**What this task involves**. Output the line that contains "La Bottega di..." together with each line after it, through the final line of the listing below, word for word; omit pictures.

---------- Records supplied ----------

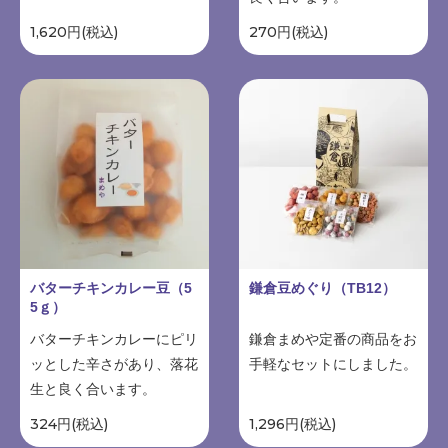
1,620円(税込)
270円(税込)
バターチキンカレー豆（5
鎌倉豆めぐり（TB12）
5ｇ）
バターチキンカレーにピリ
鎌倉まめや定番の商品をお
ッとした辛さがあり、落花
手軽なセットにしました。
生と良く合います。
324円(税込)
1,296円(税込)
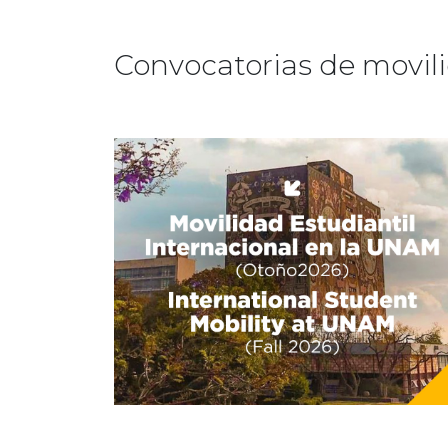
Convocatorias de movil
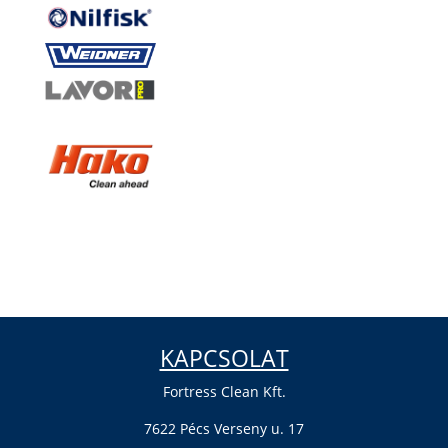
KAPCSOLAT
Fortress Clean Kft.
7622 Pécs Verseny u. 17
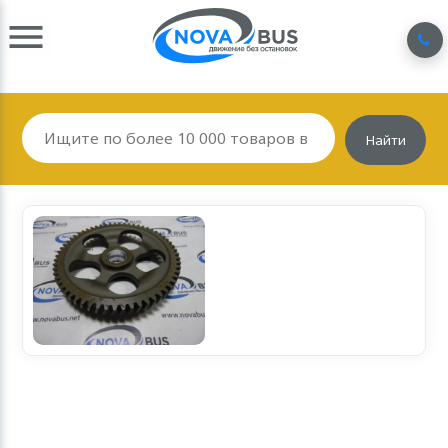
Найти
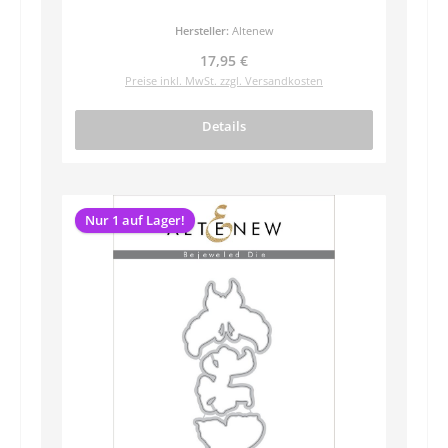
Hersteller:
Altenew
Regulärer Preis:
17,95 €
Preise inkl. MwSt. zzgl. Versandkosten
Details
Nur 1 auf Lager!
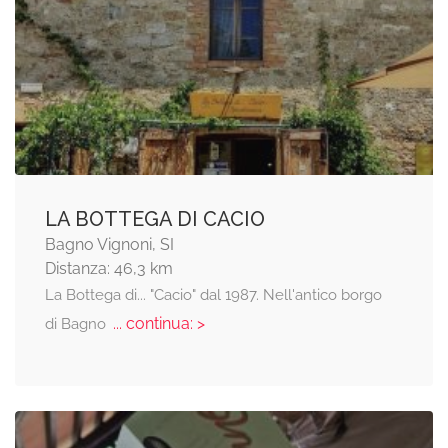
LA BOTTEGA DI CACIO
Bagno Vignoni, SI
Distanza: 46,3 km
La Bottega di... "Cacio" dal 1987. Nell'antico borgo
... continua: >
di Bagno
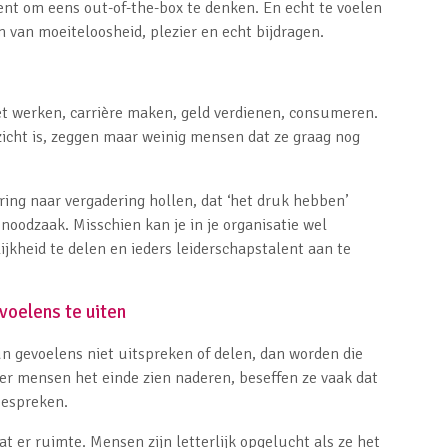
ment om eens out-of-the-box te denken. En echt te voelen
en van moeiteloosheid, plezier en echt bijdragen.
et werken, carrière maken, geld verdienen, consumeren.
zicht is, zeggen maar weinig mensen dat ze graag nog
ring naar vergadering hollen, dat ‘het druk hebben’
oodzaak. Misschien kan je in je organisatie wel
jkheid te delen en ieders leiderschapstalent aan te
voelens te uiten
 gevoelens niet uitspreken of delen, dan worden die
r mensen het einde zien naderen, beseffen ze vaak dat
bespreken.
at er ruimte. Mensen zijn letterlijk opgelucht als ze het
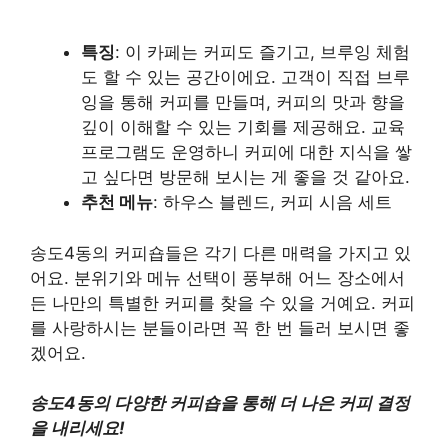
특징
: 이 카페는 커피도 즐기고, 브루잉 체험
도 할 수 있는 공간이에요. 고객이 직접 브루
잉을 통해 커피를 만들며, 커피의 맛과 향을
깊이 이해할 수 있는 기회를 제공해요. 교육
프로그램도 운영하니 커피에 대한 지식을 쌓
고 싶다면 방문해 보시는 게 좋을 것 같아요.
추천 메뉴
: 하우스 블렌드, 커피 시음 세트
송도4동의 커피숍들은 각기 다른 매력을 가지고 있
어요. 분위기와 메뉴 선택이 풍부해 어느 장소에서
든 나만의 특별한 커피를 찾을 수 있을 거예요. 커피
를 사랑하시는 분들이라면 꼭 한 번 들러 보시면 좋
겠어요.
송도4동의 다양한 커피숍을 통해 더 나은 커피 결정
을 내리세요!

----------

**Reply**.
La Bottega di... "Cacio" dal 1987. Nell'antico borgo
... continua: >
di Bagno
ment om eens out-of-the-box te denken. En echt te voelen
en van moeiteloosheid, plezier en echt bijdragen.
et werken, carrière maken, geld verdienen, consumeren.
zicht is, zeggen maar weinig mensen dat ze graag nog
ring naar vergadering hollen, dat ‘het druk hebben’
oodzaak. Misschien kan je in je organisatie wel
jkheid te delen en ieders leiderschapstalent aan te
voelens te uiten
 gevoelens niet uitspreken of delen, dan worden die
r mensen het einde zien naderen, beseffen ze vaak dat
bespreken.
at er ruimte. Mensen zijn letterlijk opgelucht als ze het
특징
: 이 카페는 커피도 즐기고, 브루잉 체험
도 할 수 있는 공간이에요. 고객이 직접 브루
잉을 통해 커피를 만들며, 커피의 맛과 향을
깊이 이해할 수 있는 기회를 제공해요. 교육
프로그램도 운영하니 커피에 대한 지식을 쌓
고 싶다면 방문해 보시는 게 좋을 것 같아요.
추천 메뉴
: 하우스 블렌드, 커피 시음 세트
송도4동의 커피숍들은 각기 다른 매력을 가지고 있
어요. 분위기와 메뉴 선택이 풍부해 어느 장소에서
든 나만의 특별한 커피를 찾을 수 있을 거예요. 커피
를 사랑하시는 분들이라면 꼭 한 번 들러 보시면 좋
겠어요.
송도4동의 다양한 커피숍을 통해 더 나은 커피 결정
을 내리세요!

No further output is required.